Solo tuve ánimo para decir “adelante”. Nuestras miradas se cruzaron, tenía delante de mí a un hombre triste, abatido, sus hombros parecían llevar el peso del mundo sobre ellos, su cuerpo estaba allí, sin embargo, su mente parecía estar muy lejos. Me encontré con un hombre muy distante, del hombre decidido, fuerte y seguro que me enamoró y que tantas veces logró arrancarme una sonrisa con sus ocurrencias y chistes.
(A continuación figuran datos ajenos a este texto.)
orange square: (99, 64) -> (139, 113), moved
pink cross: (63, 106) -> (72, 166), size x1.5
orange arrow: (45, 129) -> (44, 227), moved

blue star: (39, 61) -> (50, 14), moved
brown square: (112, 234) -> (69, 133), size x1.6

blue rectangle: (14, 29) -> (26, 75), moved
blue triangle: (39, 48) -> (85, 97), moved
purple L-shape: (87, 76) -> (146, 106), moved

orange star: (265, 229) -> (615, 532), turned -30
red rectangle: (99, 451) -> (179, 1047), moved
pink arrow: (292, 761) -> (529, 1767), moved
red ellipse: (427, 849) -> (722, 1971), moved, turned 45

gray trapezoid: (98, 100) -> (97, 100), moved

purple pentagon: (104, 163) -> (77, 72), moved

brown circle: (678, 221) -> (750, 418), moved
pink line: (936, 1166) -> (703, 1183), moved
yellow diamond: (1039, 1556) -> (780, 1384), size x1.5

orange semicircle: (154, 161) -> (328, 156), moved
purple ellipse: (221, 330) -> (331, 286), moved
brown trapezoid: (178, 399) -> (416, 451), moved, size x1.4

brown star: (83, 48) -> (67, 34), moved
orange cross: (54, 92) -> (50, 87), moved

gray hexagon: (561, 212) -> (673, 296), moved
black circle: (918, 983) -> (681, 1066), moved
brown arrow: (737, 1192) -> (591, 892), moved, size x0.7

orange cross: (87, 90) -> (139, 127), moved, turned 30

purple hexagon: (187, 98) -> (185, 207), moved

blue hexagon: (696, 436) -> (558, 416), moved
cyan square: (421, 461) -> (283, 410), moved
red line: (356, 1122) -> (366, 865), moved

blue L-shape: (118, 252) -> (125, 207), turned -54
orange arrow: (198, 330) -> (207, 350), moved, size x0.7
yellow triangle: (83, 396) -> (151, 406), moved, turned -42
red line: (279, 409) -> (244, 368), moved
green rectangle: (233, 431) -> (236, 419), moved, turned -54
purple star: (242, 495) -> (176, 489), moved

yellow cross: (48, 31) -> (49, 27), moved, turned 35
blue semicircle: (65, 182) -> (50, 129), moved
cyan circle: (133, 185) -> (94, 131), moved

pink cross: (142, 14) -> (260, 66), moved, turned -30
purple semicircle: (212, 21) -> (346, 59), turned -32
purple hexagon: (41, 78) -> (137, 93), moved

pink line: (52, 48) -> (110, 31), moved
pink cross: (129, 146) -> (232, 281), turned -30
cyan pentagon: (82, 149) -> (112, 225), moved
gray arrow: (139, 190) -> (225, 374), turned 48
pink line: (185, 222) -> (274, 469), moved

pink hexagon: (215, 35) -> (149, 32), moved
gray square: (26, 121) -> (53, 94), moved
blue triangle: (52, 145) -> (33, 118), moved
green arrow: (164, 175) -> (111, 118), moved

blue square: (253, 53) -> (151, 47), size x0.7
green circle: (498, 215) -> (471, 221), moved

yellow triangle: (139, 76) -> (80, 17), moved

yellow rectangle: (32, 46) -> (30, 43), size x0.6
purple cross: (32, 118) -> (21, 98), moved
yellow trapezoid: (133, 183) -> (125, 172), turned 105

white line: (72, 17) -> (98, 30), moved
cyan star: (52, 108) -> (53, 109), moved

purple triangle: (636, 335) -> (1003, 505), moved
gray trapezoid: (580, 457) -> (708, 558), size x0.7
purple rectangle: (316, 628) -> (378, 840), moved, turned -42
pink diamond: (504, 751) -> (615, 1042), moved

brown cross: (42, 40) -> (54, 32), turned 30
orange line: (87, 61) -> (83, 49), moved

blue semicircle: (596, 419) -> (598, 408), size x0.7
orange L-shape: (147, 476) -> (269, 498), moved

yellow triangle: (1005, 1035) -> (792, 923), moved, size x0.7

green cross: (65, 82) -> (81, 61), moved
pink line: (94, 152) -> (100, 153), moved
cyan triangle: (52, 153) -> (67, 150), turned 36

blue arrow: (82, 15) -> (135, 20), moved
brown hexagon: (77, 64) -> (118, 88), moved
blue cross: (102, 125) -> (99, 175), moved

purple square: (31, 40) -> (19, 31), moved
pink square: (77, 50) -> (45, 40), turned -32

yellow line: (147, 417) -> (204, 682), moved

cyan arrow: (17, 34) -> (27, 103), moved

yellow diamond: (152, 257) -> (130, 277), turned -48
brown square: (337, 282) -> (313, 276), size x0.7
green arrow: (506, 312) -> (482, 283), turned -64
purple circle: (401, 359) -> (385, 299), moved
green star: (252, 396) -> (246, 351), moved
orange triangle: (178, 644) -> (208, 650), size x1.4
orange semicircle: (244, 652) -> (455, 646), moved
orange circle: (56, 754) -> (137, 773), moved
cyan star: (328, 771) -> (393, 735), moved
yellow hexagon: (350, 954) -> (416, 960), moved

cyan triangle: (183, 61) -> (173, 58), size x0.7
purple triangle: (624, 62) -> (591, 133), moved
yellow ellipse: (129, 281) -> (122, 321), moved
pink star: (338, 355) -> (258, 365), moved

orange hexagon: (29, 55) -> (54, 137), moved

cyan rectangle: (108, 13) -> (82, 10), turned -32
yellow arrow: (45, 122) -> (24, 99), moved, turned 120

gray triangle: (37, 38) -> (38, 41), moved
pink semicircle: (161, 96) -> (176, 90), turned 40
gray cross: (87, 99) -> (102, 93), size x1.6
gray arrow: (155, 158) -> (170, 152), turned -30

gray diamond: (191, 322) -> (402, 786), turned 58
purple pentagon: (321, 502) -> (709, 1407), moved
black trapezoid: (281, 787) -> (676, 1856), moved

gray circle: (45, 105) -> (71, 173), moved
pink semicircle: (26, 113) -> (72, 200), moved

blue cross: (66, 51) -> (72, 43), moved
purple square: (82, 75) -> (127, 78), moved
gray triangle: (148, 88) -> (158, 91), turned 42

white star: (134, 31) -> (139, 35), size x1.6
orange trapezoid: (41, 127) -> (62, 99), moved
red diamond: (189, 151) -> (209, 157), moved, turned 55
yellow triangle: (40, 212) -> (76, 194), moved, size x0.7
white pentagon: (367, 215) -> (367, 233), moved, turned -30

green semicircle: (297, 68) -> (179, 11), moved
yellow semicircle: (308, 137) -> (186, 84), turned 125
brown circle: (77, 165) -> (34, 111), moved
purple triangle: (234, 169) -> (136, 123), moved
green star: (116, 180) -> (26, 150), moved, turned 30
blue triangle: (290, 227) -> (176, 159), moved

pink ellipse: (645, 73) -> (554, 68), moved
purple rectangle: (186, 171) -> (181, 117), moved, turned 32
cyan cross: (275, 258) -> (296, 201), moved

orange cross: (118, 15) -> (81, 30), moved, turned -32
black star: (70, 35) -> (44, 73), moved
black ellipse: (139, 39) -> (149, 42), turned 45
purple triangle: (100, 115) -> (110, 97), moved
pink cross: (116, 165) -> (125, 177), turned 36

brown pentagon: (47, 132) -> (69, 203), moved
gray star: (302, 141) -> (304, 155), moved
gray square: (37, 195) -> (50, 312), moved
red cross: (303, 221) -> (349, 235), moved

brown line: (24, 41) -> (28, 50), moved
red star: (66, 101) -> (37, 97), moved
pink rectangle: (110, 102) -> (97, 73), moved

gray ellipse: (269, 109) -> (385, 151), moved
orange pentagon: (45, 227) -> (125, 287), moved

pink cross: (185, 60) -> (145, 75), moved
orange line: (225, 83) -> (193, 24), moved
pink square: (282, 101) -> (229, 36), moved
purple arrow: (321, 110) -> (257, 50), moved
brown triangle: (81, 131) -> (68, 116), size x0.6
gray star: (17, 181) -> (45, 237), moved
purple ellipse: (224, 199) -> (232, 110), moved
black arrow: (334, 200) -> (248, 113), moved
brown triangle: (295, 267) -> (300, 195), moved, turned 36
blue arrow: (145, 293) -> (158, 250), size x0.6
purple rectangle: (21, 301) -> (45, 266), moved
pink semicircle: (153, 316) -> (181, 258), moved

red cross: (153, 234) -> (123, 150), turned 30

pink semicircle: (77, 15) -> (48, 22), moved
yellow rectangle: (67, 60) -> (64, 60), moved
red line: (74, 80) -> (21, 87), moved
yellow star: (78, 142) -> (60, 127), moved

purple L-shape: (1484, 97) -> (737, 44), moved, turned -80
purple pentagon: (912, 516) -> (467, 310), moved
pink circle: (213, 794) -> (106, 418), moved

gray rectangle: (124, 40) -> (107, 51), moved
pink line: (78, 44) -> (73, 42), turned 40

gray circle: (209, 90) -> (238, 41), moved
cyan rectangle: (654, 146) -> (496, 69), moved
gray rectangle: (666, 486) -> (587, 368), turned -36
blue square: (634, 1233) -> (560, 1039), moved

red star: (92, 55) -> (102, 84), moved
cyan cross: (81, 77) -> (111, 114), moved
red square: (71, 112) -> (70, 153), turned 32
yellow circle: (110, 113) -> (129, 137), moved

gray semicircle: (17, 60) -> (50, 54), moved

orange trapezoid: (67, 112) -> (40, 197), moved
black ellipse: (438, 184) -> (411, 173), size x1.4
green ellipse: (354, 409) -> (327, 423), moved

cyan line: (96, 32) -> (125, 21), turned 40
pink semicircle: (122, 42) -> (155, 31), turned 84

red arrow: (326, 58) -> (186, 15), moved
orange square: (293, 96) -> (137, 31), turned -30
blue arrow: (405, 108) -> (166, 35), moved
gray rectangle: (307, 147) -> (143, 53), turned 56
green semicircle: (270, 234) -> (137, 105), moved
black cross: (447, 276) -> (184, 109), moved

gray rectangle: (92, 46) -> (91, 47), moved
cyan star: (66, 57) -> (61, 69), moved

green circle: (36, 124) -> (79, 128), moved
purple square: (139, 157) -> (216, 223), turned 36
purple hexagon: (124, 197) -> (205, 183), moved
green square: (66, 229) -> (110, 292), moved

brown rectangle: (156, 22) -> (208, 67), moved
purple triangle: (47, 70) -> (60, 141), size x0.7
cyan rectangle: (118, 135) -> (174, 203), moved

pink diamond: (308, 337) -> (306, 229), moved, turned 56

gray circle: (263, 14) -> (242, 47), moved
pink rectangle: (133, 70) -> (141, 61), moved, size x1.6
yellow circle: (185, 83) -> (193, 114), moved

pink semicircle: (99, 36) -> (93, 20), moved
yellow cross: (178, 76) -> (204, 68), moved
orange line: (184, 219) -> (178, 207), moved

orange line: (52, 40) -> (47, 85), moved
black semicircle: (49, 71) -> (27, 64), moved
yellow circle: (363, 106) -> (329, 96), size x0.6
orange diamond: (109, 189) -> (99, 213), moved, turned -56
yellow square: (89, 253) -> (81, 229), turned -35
No sabía si su visita traía confrontación, comprensión o un encuentro lleno de silencios incómodos. Pero en ese momento, con mi corazón más vivo que nunca, sabía que algo importante iba a suceder.
Pocas veces la realidad supera a la ficción. Había imaginado múltiples de vidas para mis hijos, había escrito y reescrito, cientos de historias recreando su día a día, sus años de colegio, de universidad, viajando alrededor del mundo y celebrando fiestas de cumpleaños y felices Navidades con su padre y abuelos. Los había imaginado siempre riéndose llenos de felicidad a pesar de no haber tenido a su madre con ellos.
Juan nunca tuvo la fortaleza suficiente para buscarme, pero un día paseando por Gran Vía vio mi foto en el escaparate de una librería anunciando la presentación de mi novela y comprendió que había llegado el momento de enfrentarse a sus miedos, supo que era el momento de hablar conmigo.
Sus palabras no tenían sentido alguno, sentí un fuerte dolor en el pecho, mi respiración se volvió superficial, cada músculo de mi cuerpo se tensó logrando

paralizar todo mi cuerpo, un sudor frío recorrió mi espalda, la sensación de desmayo se intensificó a medida que la mente y el cuerpo luchaban por procesar la noticia devastadora. Y finalmente, en un último intento por escapar de esa realidad, mi cuerpo se desvaneció y caí al suelo.
¿Era un simple acto de venganza? ¿A caso sus palabras buscaban mi culpa? Juan desconsolado me contó que apenas pasaron unas semanas de mi huida, cuando en un terrible accidente de tráfico, mis hijos perdieron la vida. Él quedó marcado profundamente con secuelas físicas y psicológicas.
Juan ya no tuvo nada por lo que luchar, por lo que vivir, su mujer lo había abandonado y sentía un dolor desgarrador tras la muerte de sus pequeños. Su vida se desplomó, perdió la ilusión de crear música, su gran pasión, perdió las ganas de visitar nuevas ciudades, ver a sus amigos, lo perdió todo. 20 años después, seguía siendo un hombre roto y vacío, teniendo siempre muy presente que yo vivía ajena a todo lo que estaba pasando.
Aturdida por la medicación y tumbada en aquella cama de hospital, yo sólo podía llorar, por mis hijos, por Juan, por mí. Había construido una vida basada en una ilusión que de repente se había esfumado.
La puerta de mi habitación se abrió, y allí estaba él. En ese momento, únicamente puede pensar en que tenía que ayudarlo, en que teníamos que aprender a perdonarnos y a vivir de nuevo.